Hence the shift away from taxing gross revenues is supposed to lighten the burden faced by small and medium-sized businesses, especially those who have previously had to pay turnover tax rather than VAT.

In May, Shanghai’s tax department announced that the total tax burden for the 129,000 companies involved in the pilot was reduced by Rmb2 billion ($257 million) in the first quarter, reports the Economic Observer.

The newspaper gives the example of an advertising company that saw its first quarter turnover rise 10%, but thanks to the new VAT scheme paid only 3% more in tax.

It’s been so successful, the Shanghai government is also pushing for an expanded scheme within the city, to include sectors such as construction, finance, and telecoms.
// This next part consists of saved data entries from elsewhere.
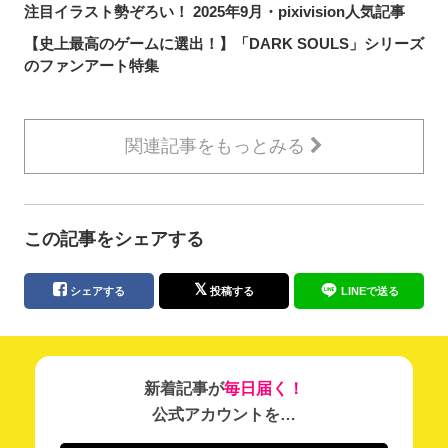
注目イラスト勢ぞろい！ 2025年9月・pixivision人気記事
【史上最高のゲームに選出！】「DARK SOULS」シリーズ
のファンアート特集
関連記事をもっとみる
この記事をシェアする
シェアする
投稿する
LINEで送る
新着記事が
毎日届く！
公式アカウントを…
Why lobby for a scheme that reduces tax revenues? One reason could be that businesses are said to be moving into the city from areas near Shanghai in order to benefit from the new tax regime.

For instance, the Economic Observer spoke to the chief financial officer of an international freight business that recently switched from Wuxi. He told the newspaper that the company was now more competitive because of the new regulations.

Officials in provinces bordering the city are less impressed, of course. Not surprisingly they feel the new tax regime gives the city an unfair advantage in attracting businesses. “A company looking for suppliers in the Yangtze River Delta will make Shanghai the first choice,” one tax official said, “because in Shanghai they can issue a VAT invoice.” (VAT receipts can be deducted from the firm’s costs, a saving that means less corporate tax is paid at the end of the fiscal year.)

In order to keep up with Shanghai, other cities and provinces have applied to join the pilot scheme, including Jiangsu, the next door province. Somewhat further north, the first successful applicant is Beijing, which was approved for a similar trial in late May. This could create competition with other business centres near the capital, most notably Tianjin.

For others, the sooner the pilot scheme is expanded across the whole country, the better.

The trial scheme “is unfair for non-pilot areas,” Ni Hong, a researcher at the State Council Development Research Centre told the Economic Observer. “Failure to make it spread quickly throughout the country is a departure from the intention of VAT.”